Edit: I am embarrassed to admit that I used the wrong terminology in the first version of this entry.  I said “discrete graph” for null graph.  Whoops.

I recently learned about a version of Ramsey’s theorem in combinatorics:

Let $m \in \mathbb{N}$.  There is $r$ such that if $G$ be a graph with more than $r$ vertices, then $G$ contains either a null subgraph of size $m$ or a complete subgraph of size $m$.

One of the interesting applications of model theory is that this (finitary) version of Ramsey’s theorem can be proved using the simpler infinite Ramsey theorem.  There are other such applications, e.g., using the regular Nullstellensatz to prove one with bounds on the coefficients.  The idea is similar to the theorem of Robinson that a sentence of first-order logic holding in fields of characteristic zero must hold in fields of all but finitely many characteristics.   All this abstract nonsense (OK, it’s not technically category theory, but it has the same feel) deserves its own post at some point.

I don’t have time for a full post that explains all this, but I found the infinite Ramsey theorem an interesting problem in itself.

Let $G$ be an infinite graph.  Then $G$ contains either an infinite complete subgraph or an infinite null subgraph.

To prove this, let $V_{fin}$ be the collection of vertices that are connected to only finitely many other vertices.

1) If $V_{fin}$ is infinite, we may construct a null subgraph is follows.  Choose $v_1 \in V_{fin}$; then choose $v_2 \in V_{fin}$ not one of the finitely many points connected to $v_1$; then $v_3 \in V_{fin}$ not connected to $v_1, v_2$.  The infiniteness of $V_{fin}$ allows this process to continue indefinitely.

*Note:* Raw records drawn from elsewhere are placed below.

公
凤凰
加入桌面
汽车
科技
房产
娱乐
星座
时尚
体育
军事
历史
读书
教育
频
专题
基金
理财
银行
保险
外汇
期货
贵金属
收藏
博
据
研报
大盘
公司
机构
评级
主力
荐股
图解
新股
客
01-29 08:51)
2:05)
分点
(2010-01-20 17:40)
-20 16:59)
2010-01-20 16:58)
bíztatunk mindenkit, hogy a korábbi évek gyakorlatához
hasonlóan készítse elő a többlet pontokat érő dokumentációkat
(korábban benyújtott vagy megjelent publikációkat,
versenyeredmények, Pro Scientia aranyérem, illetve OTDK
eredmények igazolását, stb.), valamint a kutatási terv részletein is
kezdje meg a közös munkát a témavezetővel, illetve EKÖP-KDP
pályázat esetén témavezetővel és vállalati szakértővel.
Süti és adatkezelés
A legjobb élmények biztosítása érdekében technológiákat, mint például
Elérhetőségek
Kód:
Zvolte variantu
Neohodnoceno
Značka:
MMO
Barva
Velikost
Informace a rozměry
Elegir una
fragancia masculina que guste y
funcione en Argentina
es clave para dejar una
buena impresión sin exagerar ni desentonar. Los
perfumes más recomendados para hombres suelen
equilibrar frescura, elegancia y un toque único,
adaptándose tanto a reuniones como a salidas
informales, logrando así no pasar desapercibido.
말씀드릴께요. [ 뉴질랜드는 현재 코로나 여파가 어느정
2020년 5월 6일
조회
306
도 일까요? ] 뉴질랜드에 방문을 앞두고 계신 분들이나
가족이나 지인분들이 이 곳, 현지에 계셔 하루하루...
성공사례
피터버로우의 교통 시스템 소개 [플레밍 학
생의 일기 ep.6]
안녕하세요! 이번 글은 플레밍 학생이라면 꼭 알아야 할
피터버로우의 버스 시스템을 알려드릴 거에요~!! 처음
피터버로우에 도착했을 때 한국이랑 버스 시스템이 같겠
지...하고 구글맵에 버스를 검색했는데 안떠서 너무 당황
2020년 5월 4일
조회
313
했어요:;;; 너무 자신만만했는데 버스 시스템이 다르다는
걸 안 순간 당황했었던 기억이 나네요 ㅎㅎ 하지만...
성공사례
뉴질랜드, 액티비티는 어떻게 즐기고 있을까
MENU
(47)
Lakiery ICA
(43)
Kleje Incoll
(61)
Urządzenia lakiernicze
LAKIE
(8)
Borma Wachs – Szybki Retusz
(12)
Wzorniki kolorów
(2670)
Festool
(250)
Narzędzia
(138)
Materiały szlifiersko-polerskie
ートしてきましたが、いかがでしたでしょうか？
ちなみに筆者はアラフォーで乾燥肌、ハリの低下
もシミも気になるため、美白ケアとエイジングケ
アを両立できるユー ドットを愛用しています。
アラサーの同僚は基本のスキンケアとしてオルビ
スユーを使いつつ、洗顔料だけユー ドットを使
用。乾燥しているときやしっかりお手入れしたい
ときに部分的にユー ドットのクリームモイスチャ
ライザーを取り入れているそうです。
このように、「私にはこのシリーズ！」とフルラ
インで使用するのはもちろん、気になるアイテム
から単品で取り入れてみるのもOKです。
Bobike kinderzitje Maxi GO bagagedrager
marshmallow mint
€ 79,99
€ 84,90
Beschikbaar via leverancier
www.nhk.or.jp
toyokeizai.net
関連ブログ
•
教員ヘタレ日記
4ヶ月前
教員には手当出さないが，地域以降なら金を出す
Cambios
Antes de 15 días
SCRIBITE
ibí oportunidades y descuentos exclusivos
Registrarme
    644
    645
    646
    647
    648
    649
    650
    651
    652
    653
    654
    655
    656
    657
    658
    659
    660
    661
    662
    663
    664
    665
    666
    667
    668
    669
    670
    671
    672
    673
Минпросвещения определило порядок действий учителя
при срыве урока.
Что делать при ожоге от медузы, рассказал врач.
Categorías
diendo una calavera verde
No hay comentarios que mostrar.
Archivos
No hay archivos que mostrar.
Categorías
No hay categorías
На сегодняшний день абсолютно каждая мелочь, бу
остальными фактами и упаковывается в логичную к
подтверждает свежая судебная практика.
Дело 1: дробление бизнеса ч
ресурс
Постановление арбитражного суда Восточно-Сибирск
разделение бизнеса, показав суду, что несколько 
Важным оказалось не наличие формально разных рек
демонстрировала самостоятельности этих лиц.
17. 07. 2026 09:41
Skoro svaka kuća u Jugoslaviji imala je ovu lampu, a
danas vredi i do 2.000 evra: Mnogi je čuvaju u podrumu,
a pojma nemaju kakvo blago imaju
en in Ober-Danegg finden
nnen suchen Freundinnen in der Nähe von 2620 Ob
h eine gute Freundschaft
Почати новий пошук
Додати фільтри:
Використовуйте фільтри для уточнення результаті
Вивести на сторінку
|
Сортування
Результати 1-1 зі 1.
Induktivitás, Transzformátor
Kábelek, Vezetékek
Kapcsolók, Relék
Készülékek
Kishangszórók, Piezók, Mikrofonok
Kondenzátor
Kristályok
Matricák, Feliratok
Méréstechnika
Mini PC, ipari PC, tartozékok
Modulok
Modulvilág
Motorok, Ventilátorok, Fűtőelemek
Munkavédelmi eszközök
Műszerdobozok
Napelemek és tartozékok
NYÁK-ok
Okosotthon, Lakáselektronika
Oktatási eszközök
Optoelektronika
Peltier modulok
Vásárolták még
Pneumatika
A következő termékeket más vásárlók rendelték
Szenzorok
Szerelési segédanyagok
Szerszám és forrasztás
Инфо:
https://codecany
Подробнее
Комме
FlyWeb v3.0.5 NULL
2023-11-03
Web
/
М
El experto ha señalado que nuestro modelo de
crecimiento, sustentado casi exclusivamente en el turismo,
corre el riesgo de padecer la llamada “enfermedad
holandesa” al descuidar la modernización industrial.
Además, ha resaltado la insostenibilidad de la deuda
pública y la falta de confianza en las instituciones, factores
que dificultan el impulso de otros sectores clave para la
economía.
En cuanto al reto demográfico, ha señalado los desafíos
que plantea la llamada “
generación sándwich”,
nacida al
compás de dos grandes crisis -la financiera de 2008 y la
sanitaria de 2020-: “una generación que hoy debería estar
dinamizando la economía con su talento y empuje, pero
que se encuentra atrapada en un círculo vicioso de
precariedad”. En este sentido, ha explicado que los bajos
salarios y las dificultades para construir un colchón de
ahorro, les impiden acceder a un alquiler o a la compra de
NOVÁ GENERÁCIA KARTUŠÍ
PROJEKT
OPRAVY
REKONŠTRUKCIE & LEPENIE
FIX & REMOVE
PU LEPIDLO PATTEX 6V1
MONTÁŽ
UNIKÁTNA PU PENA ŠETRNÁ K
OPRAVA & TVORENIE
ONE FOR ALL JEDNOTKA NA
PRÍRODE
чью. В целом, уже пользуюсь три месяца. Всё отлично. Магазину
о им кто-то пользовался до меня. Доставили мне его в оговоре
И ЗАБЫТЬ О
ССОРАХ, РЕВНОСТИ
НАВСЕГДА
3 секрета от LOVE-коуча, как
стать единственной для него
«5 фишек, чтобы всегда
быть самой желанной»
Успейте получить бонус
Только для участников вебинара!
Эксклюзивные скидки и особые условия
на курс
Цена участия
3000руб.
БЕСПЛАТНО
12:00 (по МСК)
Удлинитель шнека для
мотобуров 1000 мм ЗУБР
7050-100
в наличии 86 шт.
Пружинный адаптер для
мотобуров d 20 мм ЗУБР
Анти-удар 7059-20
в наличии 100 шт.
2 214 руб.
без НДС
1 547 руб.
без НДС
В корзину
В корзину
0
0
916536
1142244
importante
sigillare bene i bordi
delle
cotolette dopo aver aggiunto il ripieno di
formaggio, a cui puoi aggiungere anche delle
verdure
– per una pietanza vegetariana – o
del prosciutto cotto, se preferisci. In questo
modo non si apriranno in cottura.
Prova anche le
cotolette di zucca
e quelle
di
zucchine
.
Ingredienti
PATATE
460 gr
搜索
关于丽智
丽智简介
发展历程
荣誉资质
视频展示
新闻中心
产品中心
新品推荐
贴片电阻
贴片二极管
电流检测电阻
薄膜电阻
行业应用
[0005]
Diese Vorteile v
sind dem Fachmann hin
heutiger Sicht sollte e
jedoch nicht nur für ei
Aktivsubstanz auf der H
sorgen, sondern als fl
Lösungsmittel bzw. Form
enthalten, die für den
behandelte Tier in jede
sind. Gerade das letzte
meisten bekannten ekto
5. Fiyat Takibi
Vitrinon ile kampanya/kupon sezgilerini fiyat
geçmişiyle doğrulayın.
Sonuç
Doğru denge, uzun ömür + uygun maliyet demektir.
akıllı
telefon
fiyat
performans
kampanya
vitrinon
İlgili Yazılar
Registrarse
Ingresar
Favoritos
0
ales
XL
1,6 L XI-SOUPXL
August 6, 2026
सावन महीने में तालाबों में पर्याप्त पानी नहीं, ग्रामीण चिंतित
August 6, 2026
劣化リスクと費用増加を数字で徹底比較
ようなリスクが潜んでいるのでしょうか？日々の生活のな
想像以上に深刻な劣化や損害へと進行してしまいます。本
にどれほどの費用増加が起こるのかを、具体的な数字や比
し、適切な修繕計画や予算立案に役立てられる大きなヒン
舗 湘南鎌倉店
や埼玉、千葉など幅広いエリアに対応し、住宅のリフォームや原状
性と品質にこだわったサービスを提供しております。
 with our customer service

2) If $V_{fin}$ is finite, we may assume wlog that for any infinite subgraph $G' \subset G$, the analogous set $V'_{fin}$ is finite (or we could use the previous reasoning applied to $G'$).   Now choose $v_1 \in V - V_{fin}$, which is connected to infinitely many vertices that form a subgraph $G_1$; then each vertex of $G_1$ is connected to $v_1$.  Also, because $V^1_{fin}$ (the analog of $V_{fin}$ for $G_1$) is finite, we can choose $v_2 \in G_1$ connected to infinitely many points of $G_1$.  Then define $G_2 \subset G_1$ to be the subgraph of $G_1$ consisting of points connected to $v_2$.  Repeating this process, one obtains an infinite sequence $v_1, v_2, \dots$ such that $v_n$ is connected to $v_1, \dots, v_{n-1}$ (by virtue of belonging to $G_n \subset G_{n-1} \subset \dots \subset G_1$), which is thus a complete subgraph.